KUALA LUMPUR: Politics should be freely discussed, and youths need not have to worry about being told that they do not know what they are talking about, said award-winning debater Jasmine Ho.

Ho said youths were very interested in politics, and that many of them were well informed about politics.

However, she noted, in university campuses, youths were generally not allowed to talk about politics.

“In classrooms, youths are not encouraged to talk about it so how do you expect them to be very involved in something when they are told not to talk about it?” she asked.

Ho said the way many politicians approached youths needed to change, or else the young would not be inspired to vote.

“A lot of times, the politicians tell youths that ‘you don’t know what you are worth, that when you vote you can make certain changes’. They don’t get inspired to vote.

“Youths are more like ‘we know we can vote, we know we can make changes but we don’t believe what we are doing can make enough changes to see the changes we want’.

“Politicians talk down to youths, like someone younger, when youths want to be spoken to like regular adults. It makes them feel disinterested, and they feel that they are not in a place that is welcoming.

“We need to change the culture, the political language and the stereotypes,” she said at a forum on Public Opinion Survey: Youth Perception on the Economy, Leadership and Current Issues here last night.

Ho cited the example of PPBM youth chief Syed Saddiq Abdul Rahman. She said when he spoke up on certain issues, many politicians would say he was too young and that he was not smart enough.

“This is the general sentiment. Youths are perceived to be too outspoken and not informed, hence it is not their place to say anything. They don’t feel very welcome,” she said.
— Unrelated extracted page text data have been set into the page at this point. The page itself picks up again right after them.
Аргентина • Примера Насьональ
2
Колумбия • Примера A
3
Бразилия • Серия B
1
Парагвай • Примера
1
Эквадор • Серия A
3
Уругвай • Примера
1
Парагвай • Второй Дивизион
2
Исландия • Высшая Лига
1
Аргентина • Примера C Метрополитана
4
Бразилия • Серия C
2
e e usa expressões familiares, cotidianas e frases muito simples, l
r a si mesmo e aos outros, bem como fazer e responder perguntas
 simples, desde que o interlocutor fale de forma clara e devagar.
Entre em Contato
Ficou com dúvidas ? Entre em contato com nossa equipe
Meanwhile, to a question on depoliticising things, lawyer and activist Syahredzan Johan said the problem with politicians, especially the opposition, was that they could not stop talking about politics, and that everything on their social media was political in nature.
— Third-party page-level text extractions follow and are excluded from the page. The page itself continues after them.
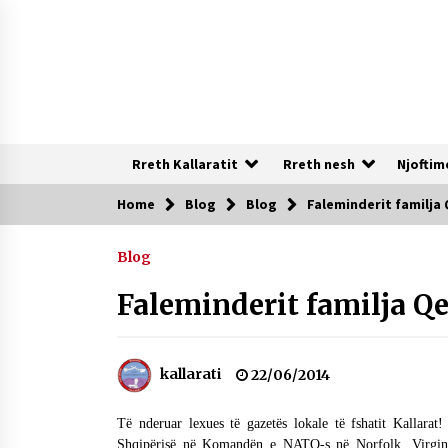
Skip
to
content
Rreth Kallaratit
Rreth nesh
Njoftim
Home
Blog
Blog
Faleminderit familja
Te rejat
Blog
DURRËS: ZGJEDHJE TË REJA TË DEGËS
SË SHOQATËS “KALLARATI”
Faleminderit familja Q
16/07/2026
NË KALLARAT, NË “FSHATIN E
kallarati
22/06/2014
DJEGUR” U ZHVILLUA EDICIONI I
TRETË I PIKNIKU PRANVEROR
Të nderuar lexues të gazetës lokale të fshatit Kallara
26/05/2026
Shqipërisë në Komandën e NATO-s në Norfolk, Virgini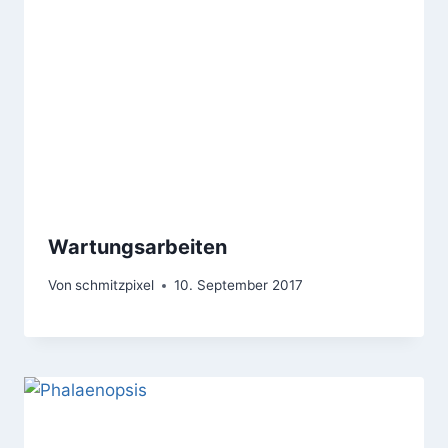
Wartungsarbeiten
Von
schmitzpixel
10. September 2017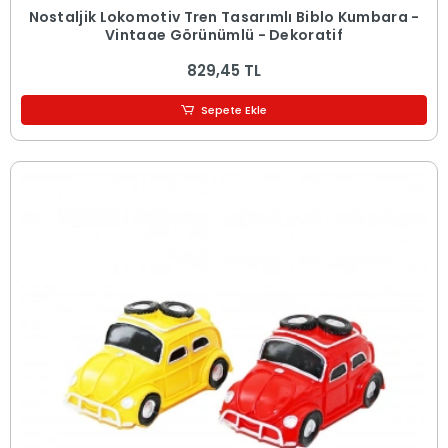
Nostaljik Lokomotiv Tren Tasarımlı Biblo Kumbara -
Vintage Görünümlü - Dekoratif
829,45 TL
Sepete Ekle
“So people think they only talk about politics. What they should have done is talk about other things, and then slowly connect how politics come into play,” he said.

Syahredzan said the issue concerning the Malaysian Communications and Multimedia Commission (MCMC) blocking Steam, an online gaming provider, was not capitalised on by the opposition.

“The issue with Steam was a good opportunity for politicians to show or create that link between something which will concern them with the democratic process.

“(It was their chance to) Show them your enjoyment of computer games is now being dictated by a body which legally has questionable powers.

“But unfortunately nobody took that opportunity, especially from the opposition,” he added.

The survey showed that 70% of the 604 surveyed were not interested in politics.

The findings of the survey were released last night.